No one tells you that last one. Everyone talks about the beauty and gift that is a newborn. And, to be clear, it is. Being a parent is single-handedly the best and favorite thing I do. The first month, though, sucks. You don’t sleep, you still don’t know this little human that now lives with you… always, you’re covered in spit up, you haven’t seen a vegetable in weeks and there is no routine. Humans thrive on routine. We need routine. The first month has none. “Oh, right.”

The memory or rediscovery that I appreciate during this time of torment, though, is getting good with one hand. It is the physical embodiment of improvisation. Everything is with one hand. Pick up the burb cloth? One hand. Make a coffee? One hand. Clean the dining room? One… no one is cleaning the dining room, let’s be serious.

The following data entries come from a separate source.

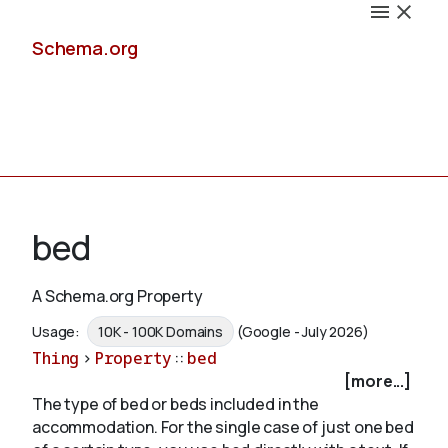
Schema.org
Docs
bed
A Schema.org Property
Schemas
Usage:
10K - 100K Domains
(Google - July 2026)
Thing
>
Property
::
bed
[more...]
The type of bed or beds included in the
Validate
accommodation. For the single case of just one bed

My wife and I use a baby tracker app that is an absolute life saver and I recommend for any new/veteran parents. When your living in “shifts” it is a game changer for staying on top of feedings and diaper changes. It avoids the awkward and potential dangerous practice of waking up your partner mid-shift to ask how if baby’s poop looked like mustard. The app is called Baby Tracker and you can get it on whichever store fits your fancy (I’m not important enough, so that’s just a free shout out for the app, no affiliate checks here).

At any rate, I was on morning duty the first or second day home and found myself trying to feed baby a bottle while holding her upright (some reflux) and logging the feed on the app. Improv takes over and you can see from the photo with this post, my upper lip got some reps while my free hand logged a feeding (and grabbed a selfie because it’s not real if there’s no picture for social media).

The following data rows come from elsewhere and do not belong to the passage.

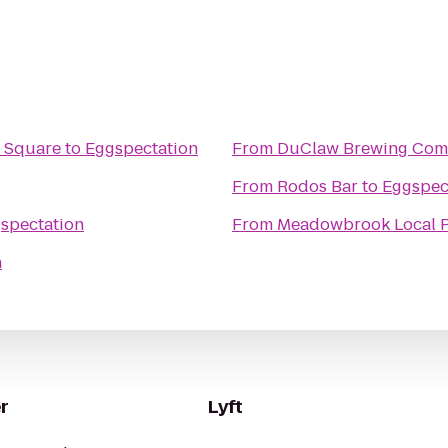
n Square
to
Eggspectation
From
DuClaw Brewing Co
From
Rodos Bar
to
Eggspec
spectation
From
Meadowbrook Local 
n
r
Lyft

Novice improvisers often find the greatest struggle in letting go. We become so obsessed with having an entire game/scene figured out and in our control from the moment we start that nothing ever happens. Nothing progresses. We get stuck. The audience or classmates get bored or frustrated or both and, very often, it just devolves into a lot of yelling. Because what says control like needless yelling at and over someone else?

And so it is in improv and parenting. The proverbial first month sucks. We try to maintain control at all costs, we pretend as hard as possible and usually end up devolving into a partial emotional breakdown with a lot of yelling. It’s at this point that novice improvisers do one of two things- shift to pottery classes or slowly give up control, trust, flex and listen. In parenting, we don’t get the option of the pottery class. This is forever. So we stop, we breathe, we listen (both to our partner and our baby), we stop obsessing over controlling each day and we learn, instead, to respond to the day that presents itself.

Parenting has never been about control anyway. It’s been about presence, about showing up, about innovating and figuring it out and, “oh, right,” about getting really good with one hand.